Lors de l’érection de la fontaine on recréa le décor des intérieurs de l’église "sur porte" dédiée à saint Jean-Baptiste. En résultat, on obtint un complexe éclectique dans lequel se combinent des éléments de l’architecture du XVIIe siècle (époque de la construction de l’église) et des fresques exécutées dans le goût du XIXe siècle avec des icônes peintes à la manière académique et une iconostase de style Empire.
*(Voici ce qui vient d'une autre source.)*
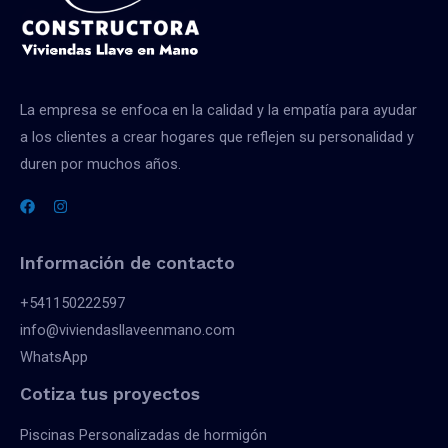
La empresa se enfoca en la calidad y la empatía para ayudar
a los clientes a crear hogares que reflejen su personalidad y
duren por muchos años.
Información de contacto
+541150222597
info@viviendasllaveenmano.com
WhatsApp
Cotiza tus proyectos
Piscinas Personalizadas de hormigón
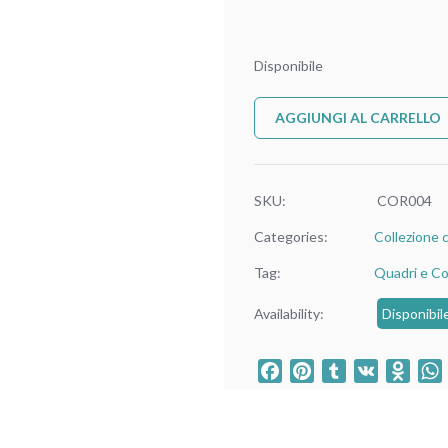
Disponibile
AGGIUNGI AL CARRELLO
SKU:
COR004
Categories:
Collezione 
Tag:
Quadri e Co
Availability:
Disponibil
Facebook
Pinterest
Tumblr
VK
Odno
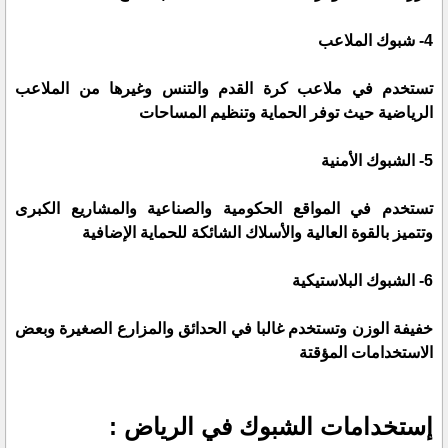
4- شبوك الملاعب
تستخدم في ملاعب كرة القدم والتنس وغيرها من الملاعب
الرياضية حيث توفر الحماية وتنظيم المساحات
5- الشبوك الأمنية
تستخدم في المواقع الحكومية والصناعية والمشاريع الكبرى
وتتميز بالقوة العالية والأسلاك الشائكة للحماية الإضافية
6- الشبوك البلاستيكية
خفيفة الوزن وتستخدم غالبا في الحدائق والمزارع الصغيرة وبعض
الاستخدامات المؤقتة
إستخدامات الشبوك في الرياض :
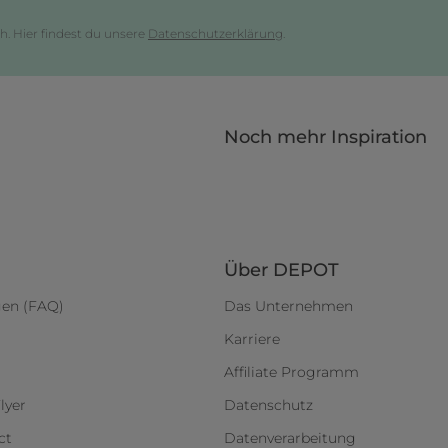
h. Hier findest du unsere
Datenschutzerklärung
.
Noch mehr Inspiration
Über DEPOT
gen (FAQ)
Das Unternehmen
Karriere
Affiliate Programm
lyer
Datenschutz
ct
Datenverarbeitung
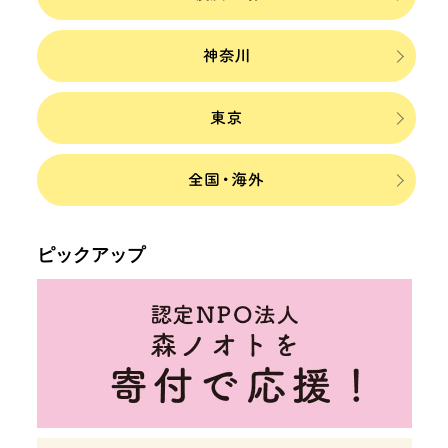
ピックアップ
La cathédrale de la Trinité, bien que de dimensions plus petites que celles de la Dormition, s’avère le centre spirituel et historique de la Laure. L’édifice de l’époque de Serge souffrit beaucoup après un incendie (1408) qui toucha tout le monastère. Il avait été incendié par les Mongols qui se vengèrent ainsi de Serge de Radonège qui avait béni et dirigé Dimitri Donskoïetson armée lors de la fameuse bataille de Koulikovo. Depuis longtemps, la cathédrale, construite par le successeur de Serge, le patriarche Nikon, était un lieu de dévotion et de pèlerinage car saint Serge est enseveli ici et parce que le génial peintre d’icônes Andrei Roubliov, aujourd’hui canonisé, œuvra au monastère. Comprenant la complexité et la responsabilité de la tâche, Nikon supplia Roubliov et son compagnon Daniel Tchiorny d’entreprendre la décoration intérieure de la cathédrale. La participation de ces maîtres au décor intérieur et l’Icône, mondialement connue de la Trinité, peinte par Roubliov pour son iconostase déterminèrent le rôle exclusif de cette cathédrale dans la culture nationale russe. La perfection esthétique marque également l’aspect extérieur de ce monument. Construite dans les formes caractéristiques de l’architecture moscovite du XVe siècle, cette église, relativement petite et modestement décorée, attire immanquablement l’attention. Elle est harmonieusement campée, solide et solennelle, avec des murs légèrement inclinés vers l’intérieur, élégante et svelte grâce à son haut tambour, ses encorbellements et son portail en accolade.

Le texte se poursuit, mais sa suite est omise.